Work instructions ▸
Starting at the top line and ending at the bottom one, repeat the entries exactly and drop every picture.

START Working data

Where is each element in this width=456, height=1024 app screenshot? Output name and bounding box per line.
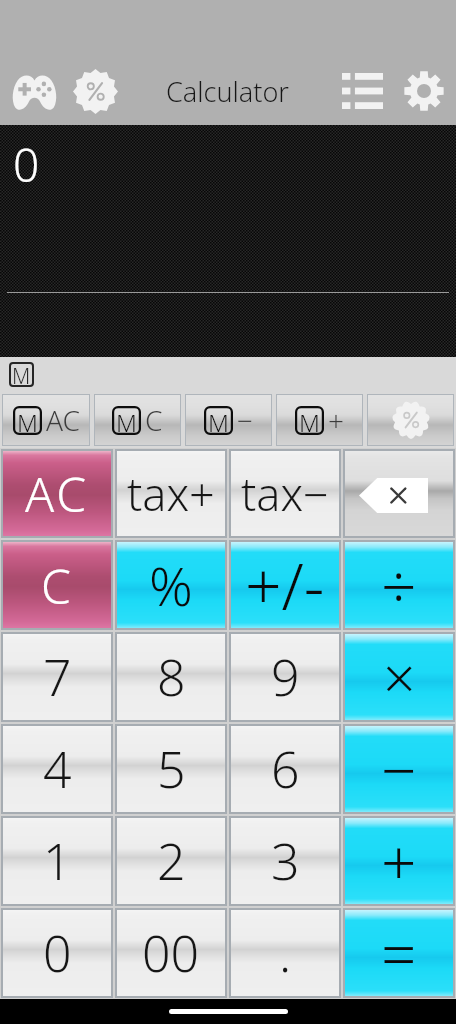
staticText: 0 bbox=[13, 133, 40, 196]
staticText: 9 bbox=[271, 643, 300, 711]
staticText: AC bbox=[25, 461, 90, 526]
staticText: − bbox=[381, 727, 417, 811]
staticText: tax− bbox=[241, 463, 329, 524]
staticText: 1 bbox=[43, 827, 72, 895]
button[interactable]: C bbox=[3, 542, 111, 628]
staticText: 4 bbox=[43, 735, 72, 803]
staticText: 8 bbox=[157, 643, 186, 711]
button[interactable]: M bbox=[95, 395, 180, 445]
button[interactable]: + bbox=[345, 818, 453, 904]
button[interactable]: 00 bbox=[117, 910, 225, 996]
staticText: 00 bbox=[142, 919, 200, 987]
staticText: = bbox=[381, 911, 417, 995]
staticText: tax+ bbox=[127, 463, 215, 524]
staticText: 7 bbox=[43, 643, 72, 711]
button[interactable]: Settings bbox=[397, 64, 451, 118]
button[interactable]: tax− bbox=[231, 451, 339, 536]
button[interactable]: 5 bbox=[117, 726, 225, 812]
staticText: . bbox=[279, 919, 292, 987]
button[interactable]: = bbox=[345, 910, 453, 996]
button[interactable]: 6 bbox=[231, 726, 339, 812]
button[interactable]: − bbox=[345, 726, 453, 812]
staticText: 0 bbox=[43, 919, 72, 987]
staticText: 2 bbox=[157, 827, 186, 895]
button[interactable]: M bbox=[277, 395, 362, 445]
staticText: + bbox=[381, 819, 417, 903]
staticText: 6 bbox=[271, 735, 300, 803]
button[interactable]: 3 bbox=[231, 818, 339, 904]
staticText: M bbox=[208, 406, 229, 435]
button[interactable]: × bbox=[345, 634, 453, 720]
button[interactable]: 8 bbox=[117, 634, 225, 720]
staticText: 5 bbox=[157, 735, 186, 803]
staticText: AC bbox=[46, 401, 80, 439]
button[interactable]: 9 bbox=[231, 634, 339, 720]
staticText: % bbox=[149, 548, 193, 622]
button[interactable]: 7 bbox=[3, 634, 111, 720]
button[interactable]: tax+ bbox=[117, 451, 225, 536]
button[interactable]: 4 bbox=[3, 726, 111, 812]
button[interactable]: 2 bbox=[117, 818, 225, 904]
button[interactable]: ÷ bbox=[345, 542, 453, 628]
staticText: − bbox=[237, 401, 253, 439]
button[interactable]: Tax rate bbox=[68, 64, 122, 118]
staticText: +/- bbox=[245, 542, 325, 628]
button[interactable]: Games bbox=[7, 64, 61, 118]
button[interactable]: Backspace bbox=[345, 451, 453, 536]
staticText: ÷ bbox=[381, 543, 417, 627]
staticText: × bbox=[383, 638, 416, 716]
staticText: 3 bbox=[271, 827, 300, 895]
button[interactable]: +/- bbox=[231, 542, 339, 628]
button[interactable]: AC bbox=[3, 451, 111, 536]
staticText: C bbox=[41, 553, 74, 618]
button[interactable]: % bbox=[117, 542, 225, 628]
staticText: C bbox=[145, 401, 163, 439]
button[interactable]: M bbox=[3, 395, 89, 445]
button[interactable]: M bbox=[186, 395, 271, 445]
staticText: M bbox=[299, 406, 320, 435]
staticText: M bbox=[12, 362, 31, 387]
button[interactable]: History bbox=[335, 64, 389, 118]
staticText: + bbox=[328, 401, 344, 439]
button[interactable]: 1 bbox=[3, 818, 111, 904]
staticText: M bbox=[116, 406, 137, 435]
button[interactable]: Tax bbox=[368, 395, 453, 445]
staticText: Calculator bbox=[166, 73, 289, 110]
button[interactable]: 0 bbox=[3, 910, 111, 996]
button[interactable]: . bbox=[231, 910, 339, 996]
staticText: M bbox=[17, 406, 38, 435]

END Working data

Result of the task ▸
Where is each element in this width=456, height=1024 app screenshot? Output name and bounding box per line.
staticText: 0 bbox=[13, 133, 40, 196]
staticText: 9 bbox=[271, 643, 300, 711]
staticText: AC bbox=[25, 461, 90, 526]
staticText: − bbox=[381, 727, 417, 811]
staticText: tax− bbox=[241, 463, 329, 524]
staticText: 1 bbox=[43, 827, 72, 895]
button[interactable]: C bbox=[3, 542, 111, 628]
staticText: 4 bbox=[43, 735, 72, 803]
staticText: 8 bbox=[157, 643, 186, 711]
button[interactable]: M bbox=[95, 395, 180, 445]
button[interactable]: + bbox=[345, 818, 453, 904]
button[interactable]: 00 bbox=[117, 910, 225, 996]
staticText: 00 bbox=[142, 919, 200, 987]
staticText: = bbox=[381, 911, 417, 995]
staticText: tax+ bbox=[127, 463, 215, 524]
staticText: 7 bbox=[43, 643, 72, 711]
button[interactable]: Settings bbox=[397, 64, 451, 118]
button[interactable]: tax− bbox=[231, 451, 339, 536]
button[interactable]: 5 bbox=[117, 726, 225, 812]
staticText: . bbox=[279, 919, 292, 987]
button[interactable]: = bbox=[345, 910, 453, 996]
button[interactable]: 6 bbox=[231, 726, 339, 812]
button[interactable]: − bbox=[345, 726, 453, 812]
staticText: 0 bbox=[43, 919, 72, 987]
staticText: 2 bbox=[157, 827, 186, 895]
button[interactable]: M bbox=[277, 395, 362, 445]
staticText: + bbox=[381, 819, 417, 903]
staticText: 6 bbox=[271, 735, 300, 803]
button[interactable]: 3 bbox=[231, 818, 339, 904]
staticText: M bbox=[208, 406, 229, 435]
button[interactable]: × bbox=[345, 634, 453, 720]
button[interactable]: 8 bbox=[117, 634, 225, 720]
staticText: 5 bbox=[157, 735, 186, 803]
staticText: AC bbox=[46, 401, 80, 439]
button[interactable]: 9 bbox=[231, 634, 339, 720]
staticText: % bbox=[149, 548, 193, 622]
button[interactable]: 7 bbox=[3, 634, 111, 720]
button[interactable]: tax+ bbox=[117, 451, 225, 536]
button[interactable]: 4 bbox=[3, 726, 111, 812]
button[interactable]: 2 bbox=[117, 818, 225, 904]
button[interactable]: ÷ bbox=[345, 542, 453, 628]
staticText: − bbox=[237, 401, 253, 439]
button[interactable]: Tax rate bbox=[68, 64, 122, 118]
staticText: +/- bbox=[245, 542, 325, 628]
button[interactable]: Games bbox=[7, 64, 61, 118]
button[interactable]: Backspace bbox=[345, 451, 453, 536]
staticText: ÷ bbox=[381, 543, 417, 627]
staticText: × bbox=[383, 638, 416, 716]
staticText: 3 bbox=[271, 827, 300, 895]
button[interactable]: +/- bbox=[231, 542, 339, 628]
button[interactable]: AC bbox=[3, 451, 111, 536]
staticText: C bbox=[41, 553, 74, 618]
button[interactable]: % bbox=[117, 542, 225, 628]
staticText: C bbox=[145, 401, 163, 439]
button[interactable]: M bbox=[3, 395, 89, 445]
button[interactable]: M bbox=[186, 395, 271, 445]
staticText: M bbox=[299, 406, 320, 435]
staticText: M bbox=[12, 362, 31, 387]
button[interactable]: History bbox=[335, 64, 389, 118]
staticText: + bbox=[328, 401, 344, 439]
button[interactable]: 1 bbox=[3, 818, 111, 904]
staticText: M bbox=[116, 406, 137, 435]
button[interactable]: Tax bbox=[368, 395, 453, 445]
staticText: Calculator bbox=[166, 73, 289, 110]
button[interactable]: 0 bbox=[3, 910, 111, 996]
button[interactable]: . bbox=[231, 910, 339, 996]
staticText: M bbox=[17, 406, 38, 435]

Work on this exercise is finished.